Dennoch strebte der junge Manet erst eine Laufbahn bei der Marine an, stellte aber schnell fest, dass dies nichts für ihn ist. Geblieben ist jedoch seine Faszination für das Meer, dem er sich in vielen Motiven widmete und das in der Ausstellung einen eigenen Raum beansprucht.
"Manet malte für das französische Bürgertum, nicht für die Herrscher", so Finckh.

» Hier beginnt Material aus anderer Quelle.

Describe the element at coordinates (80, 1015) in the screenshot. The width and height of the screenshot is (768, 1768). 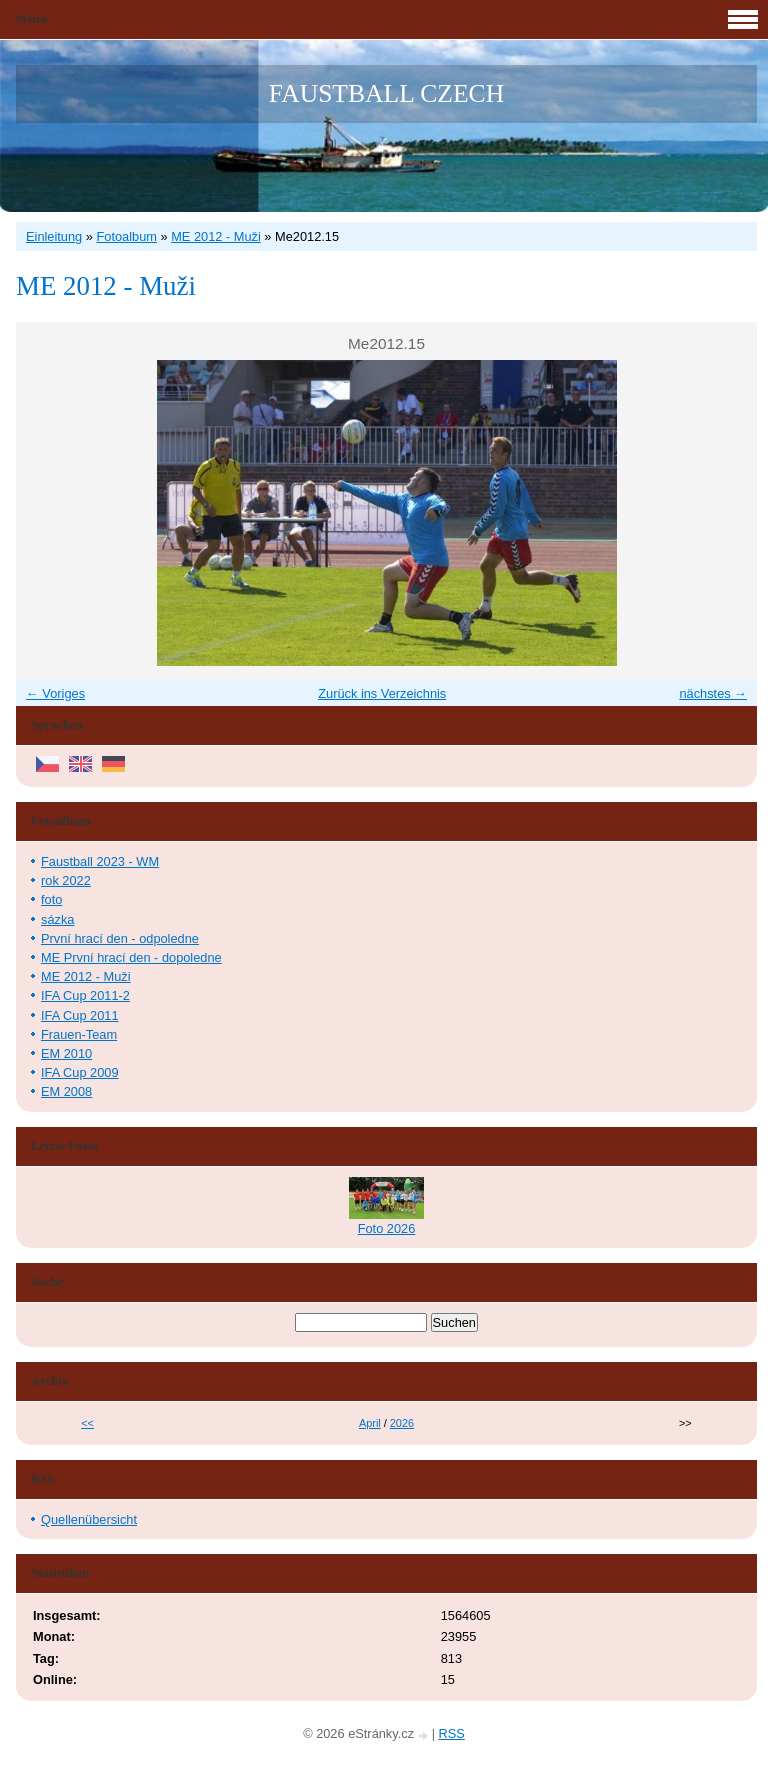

Er war Befürworter der Republik und Gegner der Monarchie ebenso wie radikal linker Gruppierungen. "Manet ließ keine Gelegenheit aus, sich gegen den Kaiser und für die Republik und bürgerliche Freiheiten einzusetzen." Eines seiner in dieser Hinsicht bedeutendsten (wenn auch kleinsten) Werke ist ein aquarellierter Briefbogen, den die französische Flagge ziert und der mit der Aufschrift "Vive la République!" versehen ist.
Politisch sei er in seiner Arbeit gewesen und habe regen Anteil an den politischen Entwicklungen seiner Zeit genommen, sagt Finckh. Ein Aspekt, der ihm bisher in anderen Manet-Ausstellungen zu kurz gekommen sei. Die Fotografie nutzte er dabei als Inspirationsquelle, wie in seinem berühmten Gemälde "Die Erschießung Kaiser Maximilians", das Manet aufgrund der Zensur nie im Salon (der regelmäßigen Pariser Kunstausstellung) zeigen konnte.
Wo andere Künstler noch gefällige Stillleben mit pelzigen Pfirsichen wie zum Anbeißen malten, lieferte Manet eine gelbe Zitrone mit reduzierten Mitteln. "Es geht ihm um den Kern der Dinge, nicht um den schönen Schein", sagt Finckh. "Manet malte präzise und nüchtern, ohne Zuckerguss und Pathos."